The U.S. national team participated in the 2009 FIFA Confederations Cup. The U.S. defeated #1 ranked Spain in the semifinals, before losing to Brazil 3–2 in the final. On the regional stage, the national team has also improved, with a record up to 2013 of reaching the final of the biannual CONCACAF Gold Cup nine times since 1989, winning it seven times: 1991, 2002, 2005, 2007, 2013, 2017, and 2021.

Most recently, the U.S. national team won the first 2021 CONCACAF Nations League, defeating Mexico 3–2 in overtime.
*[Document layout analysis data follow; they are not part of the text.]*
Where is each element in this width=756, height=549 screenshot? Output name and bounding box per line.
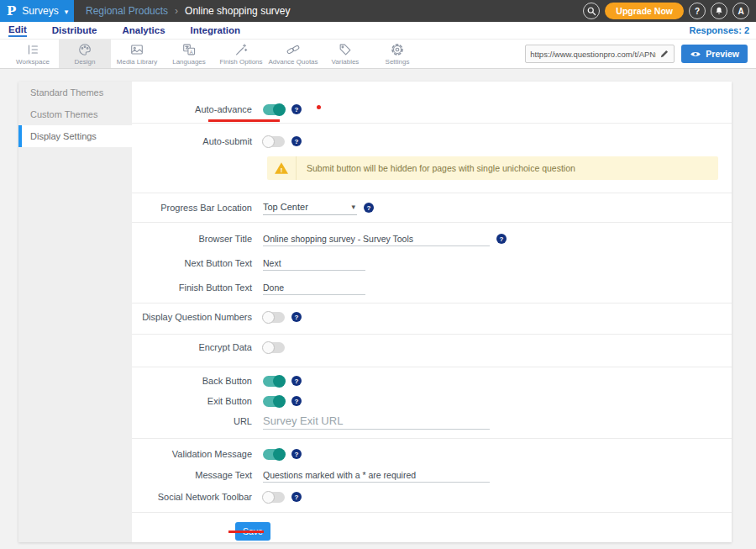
account-avatar[interactable]: A (732, 3, 749, 19)
topbar-actions: Upgrade Now ? A (583, 0, 756, 22)
social-network-toolbar-help-icon[interactable]: ? (291, 492, 302, 502)
warning-triangle-icon: ! (274, 161, 289, 175)
tab-edit[interactable]: Edit (8, 24, 27, 37)
toolbar-item-variables[interactable]: Variables (319, 40, 371, 68)
browser-title-label: Browser Title (132, 234, 252, 244)
finish-button-text-input[interactable] (263, 281, 365, 295)
progress-bar-location-label: Progress Bar Location (132, 203, 252, 213)
toggle-knob (273, 448, 286, 461)
next-button-text-label: Next Button Text (132, 258, 252, 268)
help-button[interactable]: ? (689, 3, 706, 19)
questionpro-logo-icon: P (7, 3, 16, 18)
search-icon (586, 6, 596, 16)
progress-bar-location-select[interactable]: Top Center ▾ (263, 200, 357, 215)
progress-bar-help-icon[interactable]: ? (364, 203, 374, 213)
auto-advance-toggle[interactable] (263, 104, 285, 115)
message-text-label: Message Text (132, 470, 252, 480)
survey-url-box (525, 45, 675, 63)
svg-text:!: ! (281, 166, 283, 174)
annotation-red-dot (317, 105, 321, 109)
top-bar: P Surveys ▾ Regional Products › Online s… (0, 0, 756, 22)
display-question-numbers-help-icon[interactable]: ? (291, 312, 302, 322)
social-network-toolbar-toggle[interactable] (263, 492, 285, 503)
tab-analytics[interactable]: Analytics (122, 24, 165, 36)
upgrade-now-button[interactable]: Upgrade Now (605, 3, 684, 19)
selected-option: Top Center (263, 202, 308, 212)
workspace-icon (25, 42, 40, 57)
settings-icon (390, 42, 405, 57)
social-network-toolbar-label: Social Network Toolbar (132, 492, 252, 502)
back-button-label: Back Button (132, 376, 252, 386)
tab-distribute[interactable]: Distribute (52, 24, 97, 36)
browser-title-help-icon[interactable]: ? (496, 234, 507, 244)
exit-button-help-icon[interactable]: ? (291, 396, 302, 406)
breadcrumb-separator: › (175, 5, 178, 17)
preview-label: Preview (706, 49, 739, 59)
validation-message-toggle[interactable] (263, 449, 285, 460)
finish-options-icon (234, 42, 249, 57)
toolbar-right: Preview (525, 40, 756, 68)
breadcrumb-current: Online shopping survey (185, 5, 290, 17)
toolbar-item-languages[interactable]: A Languages (163, 40, 215, 68)
toggle-knob (273, 375, 286, 388)
sidebar-item-standard-themes[interactable]: Standard Themes (18, 82, 132, 103)
exit-button-label: Exit Button (132, 396, 252, 406)
display-question-numbers-label: Display Question Numbers (132, 312, 252, 322)
toolbar-item-advance-quotas[interactable]: Advance Quotas (267, 40, 319, 68)
breadcrumb-parent[interactable]: Regional Products (86, 5, 168, 17)
tab-integration[interactable]: Integration (191, 24, 240, 36)
surveys-product-menu[interactable]: P Surveys ▾ (0, 0, 74, 22)
sidebar-item-custom-themes[interactable]: Custom Themes (18, 103, 132, 125)
auto-submit-label: Auto-submit (132, 136, 252, 146)
display-question-numbers-toggle[interactable] (263, 312, 285, 323)
svg-text:A: A (190, 50, 193, 55)
product-name: Surveys (22, 5, 58, 17)
notifications-button[interactable] (711, 3, 727, 19)
survey-url-input[interactable] (530, 50, 656, 59)
eye-icon (690, 50, 701, 59)
sidebar-item-display-settings[interactable]: Display Settings (18, 125, 132, 147)
toolbar-item-workspace[interactable]: Workspace (7, 40, 59, 68)
exit-url-input[interactable] (263, 413, 490, 430)
back-button-toggle[interactable] (263, 376, 285, 387)
chevron-down-icon: ▾ (65, 8, 69, 16)
languages-icon: A (181, 42, 197, 57)
preview-button[interactable]: Preview (681, 45, 748, 63)
page-background: Standard Themes Custom Themes Display Se… (0, 69, 756, 549)
bell-icon (714, 6, 724, 16)
toggle-knob (262, 311, 275, 324)
themes-sidebar: Standard Themes Custom Themes Display Se… (18, 82, 132, 542)
media-library-icon (129, 42, 144, 57)
survey-nav: Edit Distribute Analytics Integration Re… (0, 22, 756, 39)
auto-submit-warning: ! Submit button will be hidden for pages… (267, 156, 718, 180)
back-button-help-icon[interactable]: ? (291, 376, 302, 386)
warning-text: Submit button will be hidden for pages w… (297, 163, 575, 173)
toolbar-item-settings[interactable]: Settings (371, 40, 423, 68)
annotation-underline-save (228, 531, 264, 533)
message-text-input[interactable] (263, 468, 490, 483)
display-settings-form: Auto-advance ? Auto-submit ? (132, 82, 732, 542)
advance-quotas-icon (286, 42, 301, 57)
toolbar-item-finish-options[interactable]: Finish Options (215, 40, 267, 68)
next-button-text-input[interactable] (263, 256, 365, 271)
auto-advance-help-icon[interactable]: ? (291, 104, 302, 114)
toggle-knob (262, 341, 275, 354)
chevron-down-icon: ▾ (351, 203, 355, 211)
toggle-knob (262, 491, 275, 504)
toolbar-item-design[interactable]: Design (59, 40, 111, 68)
display-settings-card: Standard Themes Custom Themes Display Se… (18, 82, 732, 542)
exit-button-toggle[interactable] (263, 396, 285, 407)
auto-submit-toggle[interactable] (263, 136, 285, 147)
encrypt-data-label: Encrypt Data (132, 342, 252, 352)
edit-pencil-icon[interactable] (659, 49, 669, 59)
validation-message-help-icon[interactable]: ? (291, 449, 302, 459)
variables-icon (338, 42, 353, 57)
search-button[interactable] (583, 3, 600, 19)
browser-title-input[interactable] (263, 232, 490, 246)
auto-submit-help-icon[interactable]: ? (291, 136, 302, 146)
responses-count[interactable]: Responses: 2 (689, 25, 749, 35)
breadcrumb: Regional Products › Online shopping surv… (74, 0, 290, 22)
encrypt-data-toggle[interactable] (263, 342, 285, 353)
toolbar-item-media-library[interactable]: Media Library (111, 40, 163, 68)
design-icon (77, 42, 92, 57)
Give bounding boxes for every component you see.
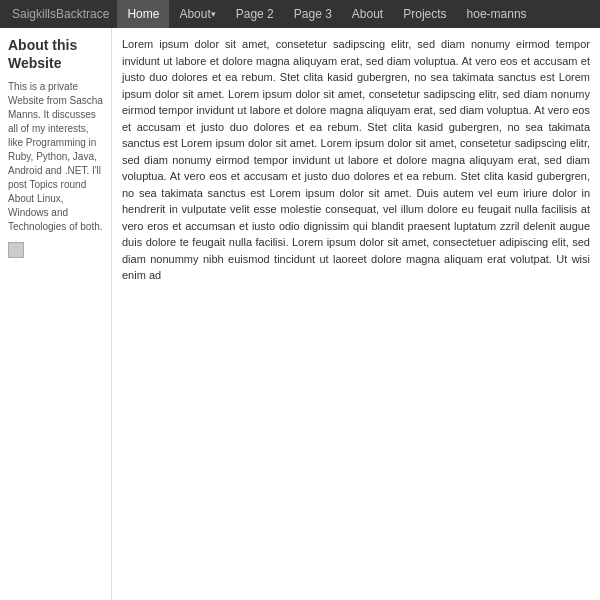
nav-item-about[interactable]: About (169, 0, 225, 28)
nav-item-home[interactable]: Home (117, 0, 169, 28)
nav-item-about2[interactable]: About (342, 0, 393, 28)
nav-item-page2[interactable]: Page 2 (226, 0, 284, 28)
nav-item-hoemanns[interactable]: hoe-manns (457, 0, 537, 28)
navbar: SaigkillsBacktrace Home About Page 2 Pag… (0, 0, 600, 28)
main-paragraph-1: Lorem ipsum dolor sit amet, consetetur s… (122, 36, 590, 284)
sidebar-title: About this Website (8, 36, 103, 72)
main-content: Lorem ipsum dolor sit amet, consetetur s… (112, 28, 600, 600)
nav-item-page3[interactable]: Page 3 (284, 0, 342, 28)
sidebar-image (8, 242, 24, 258)
sidebar-description: This is a private Website from Sascha Ma… (8, 80, 103, 234)
nav-brand[interactable]: SaigkillsBacktrace (4, 7, 117, 21)
sidebar: About this Website This is a private Web… (0, 28, 112, 600)
nav-item-projects[interactable]: Projects (393, 0, 456, 28)
nav-items: Home About Page 2 Page 3 About Projects … (117, 0, 536, 28)
page-container: About this Website This is a private Web… (0, 28, 600, 600)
The match was widely considered as a revival of the United States-Mexico rivalry following the struggles of U.S. soccer between 2017 and 2020.

The national team has development teams at a number of different ages, the most popular youth national team groups are the Olympic team made up of primarily U23 player, the U20s who has their own World Cup and the u17s who also have their own World Cup.

==College soccer==

In the United States, college soccer is featured in many collegiate athletic associations including the NCAA, the NAIA, the NCCAA, and the USCAA.
Many top American college soccer players play for separate teams in USL League Two during the summer.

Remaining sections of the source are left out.